Comienzo este rato de oración haciendo silencio en mi interior para acoger la Palabra de Dios, esa Palabra que es un espejo en el que mirar para descubrir quién es Dios y quién soy yo. Mirándome cada día en este espejo descubro mi verdadero ser y mi verdadera identidad. Por eso, “habla, Señor, que tu siervo escucha”.
Las lecturas de este día nos invitan a ver cómo es nuestro corazón, nuestro interior, fijándonos en los modelos que nos presentan: los fariseos, Jesús y san Pablo. Vamos con cada uno de ellos:
El corazón de los fariseos: Nos dice el evangelio que invitan a Jesús a comer, pero lo hacen para espiarle. Es la actitud de quien se considera superior a los demás y desde su observatorio juzga y critica sin piedad al resto. Recordemos al fariseo en el templo que oraba dando gracias por no ser como los demás y los despreciaba. Cuando Jesús cura a aquel enfermo, en lugar de alegrarse, se indignan porque Jesús se ha saltado una norma. No son capaces de ponerse en el lugar del otro. Nos recuerdan al hijo mayor de la parábola que no se alegra de la vuelta de su hermano y le parece injusta la fiesta del Padre.
El Corazón de Jesús: es tan bueno que acepta la invitación de los fariseos, a sabiendas de su intención, pensando siempre que algo puede cambiar, pues no les rechaza y espera su conversión. Tampoco se deja intimidar por el qué dirán: actúa en consecuencia con su corazón misericordioso curando al enfermo en sábado, sabiendo que le van a juzgar. La norma de su Corazón: la caridad y la misericordia, que están por encima de la Ley.

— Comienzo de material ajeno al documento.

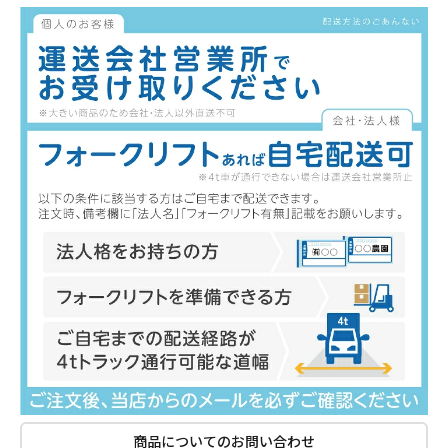
商品についてのお問い合わせ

El corazón de San Pablo: es uno de esos fariseos convertidos por el encuentro con Jesús. Damasco le cambió la vida y el corazón. Para Dios nada hay imposible. El corazón de Pablo se ha hecho semejanza del de Cristo, se deshace en expresiones de afecto por sus amigos y colaboradores en Cristo: “Siempre que rezo por todos vosotros, lo hago con gran alegría… Os llevo dentro, porque, tanto en la prisión como en mi defensa y prueba del Evangelio, todos compartís la gracia que me ha tocado. Testigo me es Dios de lo entrañablemente que os echo de menos, en Cristo Jesús”. El corazón del apóstol tiene una convicción: que como el Señor ha derramado su misericordia sobre él, que era el más indigno por haberlo perseguido, así se desbordará su gracia sobre aquellos que han abrazado la fe y perseverarán en ella: “Ésta es mi convicción: que el que ha inaugurado entre vosotros una empresa buena la llevará adelante hasta el día de Cristo Jesús”. Cuánto necesitamos descansar nuestra esperanza en esta misma convicción: el Señor nos dará fuerza para ser santos, para perseverar en la oración y en el apostolado, para responder a su llamada, porque es fiel, como lo fue con San Pablo, el fariseo convertido en apóstol de los gentiles.
Podemos preguntarnos cómo es nuestro corazón: arrancar las malas hierbas de fariseo que todos llevamos dentro y pedir a Jesús que ponga en nosotros sus sentimientos. Como se reza en una de las misas del Sagrado Corazón de Jesús: “Te pedimos, Dios nuestro, la gracia de parecernos a Cristo en la tierra, para compartir su gloria en el cielo”. Así le sucedió a San Pablo, que combatió bien el combate de la fe y recibió la corona de gloria merecida. Comencemos, como él por dar gracias a Dios por aquellos que comparten con nosotros la gracia del evangelio y sentirnos unidos en la fe y en la tarea de llevar la Buena Noticia: Jesucristo.